The Washington Court of Appeals held that an insurer’s refusal to consider the causation opinion of its insured’s equally qualified expert could be bad faith conduct.
In the underlying case, State Farm’s insured was involved in a car accident where she was rear-ended and suffered neck and back injuries. The rear-ending at fault driver had only a $25,000 liability limit to split between three injured parties. The insured’s portion was only $9,128.50. State Farm provided the insured with $25,000 of personal injury protection insurance (PIP) and $100,000 in underinsured motorist coverage (UIM).
About a year and a half after the accident, Plaintiff sought compensation under her UIM coverage for her medical expenses associated with dermatomyocitis. She alleged that the accident had either caused or triggered the condition. The State Farm claims representative discussed with internal injury claim trainers whether that condition was accident related. Those trainers thought it was not related. When they requested a demand letter from Plaintiff’s counsel, it estimated nearly $300,000 in damages and sought the PIP and UIM policy limits.
State Farm responded that it did not have sufficient information to conclude the dermatomyocitis was caused by the accident and offered to waive $1,615 of State Farm’s PIP subrogation rights. Plaintiff then submitted the medical report of her treating rheumatologist who had concluded the dermatomyocitis was caused by the accident. State Farm countered with the opinion of another rheumatologist, who claimed there was no support that car accident trauma caused dermatomyocitis. It also forwarded the report of a licensed chiropractor who determined Plaintiff was receiving excessive treatments for the condition.

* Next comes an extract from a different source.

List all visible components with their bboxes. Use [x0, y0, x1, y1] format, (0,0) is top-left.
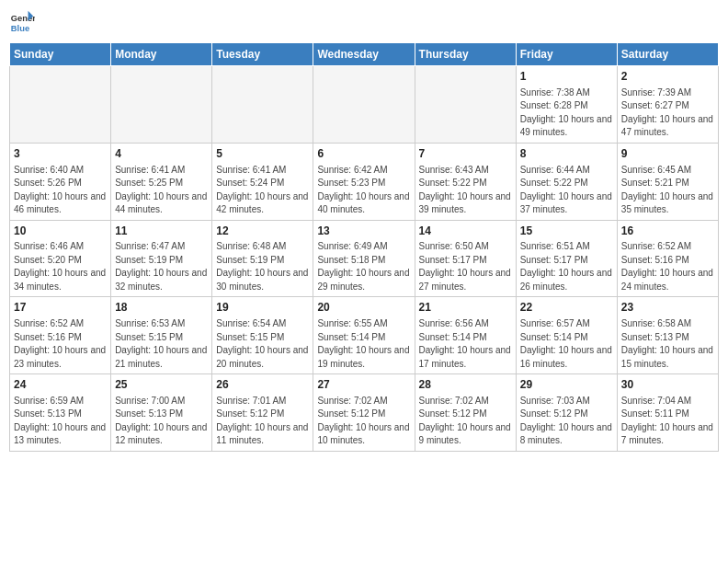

Based on the findings of its experts, State Farm refused to pay the policy limits and offered only an $11,000.00 waiver of its PIP subrogation rights.
A lawsuit followed this denial, and the jury awarded Plaintiff $884,017.31 in damages. State Farm paid the $100,000 UIM policy limit and the PIP limit, but this was not the end; Plaintiff added extra contractual claims, including bad faith to her contract claims.
After the trial court granted summary judgment to State Farm on Plaintiff’s bad faith claim, Plaintiff appealed to the Washington Court of Appeals. The Court of Appeals reversed, holding that there were genuine issues of material fact whether State Farm’s refusal to pay UIM benefits was reasonable. The court summarized the summary judgment standard for bad faith claims as “questions of fact such as whether an insurer acted in bad faith may only ‘be determined on summary judgment as a matter of law where reasonable minds could reach but one conclusion.’” The court framed the issue here as whether State Farm acted reasonably in relying solely on its expert on causation, while “ignoring” Plaintiff’s expert.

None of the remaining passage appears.